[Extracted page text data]
^^^^^^^^^^^^^^^^
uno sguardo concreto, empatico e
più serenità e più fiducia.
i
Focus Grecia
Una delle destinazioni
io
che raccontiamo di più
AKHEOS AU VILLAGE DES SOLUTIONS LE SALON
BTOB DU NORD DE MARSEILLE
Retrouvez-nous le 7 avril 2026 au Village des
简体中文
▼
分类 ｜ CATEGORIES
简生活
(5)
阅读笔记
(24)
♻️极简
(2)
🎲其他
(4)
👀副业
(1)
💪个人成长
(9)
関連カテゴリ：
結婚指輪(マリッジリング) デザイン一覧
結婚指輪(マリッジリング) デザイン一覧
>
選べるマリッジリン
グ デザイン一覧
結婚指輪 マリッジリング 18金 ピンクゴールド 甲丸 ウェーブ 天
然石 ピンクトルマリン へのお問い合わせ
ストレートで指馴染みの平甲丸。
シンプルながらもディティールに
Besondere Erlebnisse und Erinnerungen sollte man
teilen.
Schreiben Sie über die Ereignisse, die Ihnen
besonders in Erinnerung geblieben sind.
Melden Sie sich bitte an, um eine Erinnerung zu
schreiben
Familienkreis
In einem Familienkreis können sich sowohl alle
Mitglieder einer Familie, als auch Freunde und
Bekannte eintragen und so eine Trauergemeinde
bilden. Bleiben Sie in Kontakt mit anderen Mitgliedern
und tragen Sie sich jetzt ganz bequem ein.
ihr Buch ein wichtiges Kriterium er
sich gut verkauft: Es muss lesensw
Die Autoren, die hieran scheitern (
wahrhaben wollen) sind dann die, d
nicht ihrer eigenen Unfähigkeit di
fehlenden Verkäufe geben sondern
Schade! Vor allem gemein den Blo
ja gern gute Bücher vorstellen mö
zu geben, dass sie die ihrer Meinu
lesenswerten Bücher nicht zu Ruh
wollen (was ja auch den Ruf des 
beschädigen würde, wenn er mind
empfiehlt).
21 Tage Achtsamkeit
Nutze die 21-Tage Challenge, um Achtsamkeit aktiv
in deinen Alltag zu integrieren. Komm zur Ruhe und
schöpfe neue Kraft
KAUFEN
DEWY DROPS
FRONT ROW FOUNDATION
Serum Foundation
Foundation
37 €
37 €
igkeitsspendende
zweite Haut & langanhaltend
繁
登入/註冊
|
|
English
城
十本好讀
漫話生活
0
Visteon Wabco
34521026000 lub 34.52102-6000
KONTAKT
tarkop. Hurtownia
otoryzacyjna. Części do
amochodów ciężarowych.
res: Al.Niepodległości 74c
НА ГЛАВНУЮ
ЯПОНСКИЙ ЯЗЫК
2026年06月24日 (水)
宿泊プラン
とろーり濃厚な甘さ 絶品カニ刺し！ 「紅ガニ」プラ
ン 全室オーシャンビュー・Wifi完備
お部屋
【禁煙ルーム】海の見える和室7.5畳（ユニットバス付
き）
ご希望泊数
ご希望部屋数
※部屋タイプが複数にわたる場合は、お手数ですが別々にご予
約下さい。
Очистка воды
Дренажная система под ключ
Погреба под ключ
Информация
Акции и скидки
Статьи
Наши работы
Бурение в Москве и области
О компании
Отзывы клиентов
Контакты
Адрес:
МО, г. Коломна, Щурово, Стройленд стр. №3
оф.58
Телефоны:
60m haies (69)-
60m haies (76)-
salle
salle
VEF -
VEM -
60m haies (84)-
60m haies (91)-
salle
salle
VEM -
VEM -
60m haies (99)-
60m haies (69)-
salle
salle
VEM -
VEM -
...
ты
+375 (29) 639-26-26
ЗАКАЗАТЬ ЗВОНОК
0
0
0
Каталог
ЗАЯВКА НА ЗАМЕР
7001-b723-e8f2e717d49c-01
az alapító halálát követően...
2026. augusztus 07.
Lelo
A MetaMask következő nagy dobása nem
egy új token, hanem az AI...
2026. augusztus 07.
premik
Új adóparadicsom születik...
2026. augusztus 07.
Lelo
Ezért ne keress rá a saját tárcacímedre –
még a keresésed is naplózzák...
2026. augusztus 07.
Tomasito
^^^^^^^^^^^^^^^^
Brief: Copy each line above holding "ihrer".

Solution to this problem:
nicht ihrer eigenen Unfähigkeit di
zu geben, dass sie die ihrer Meinu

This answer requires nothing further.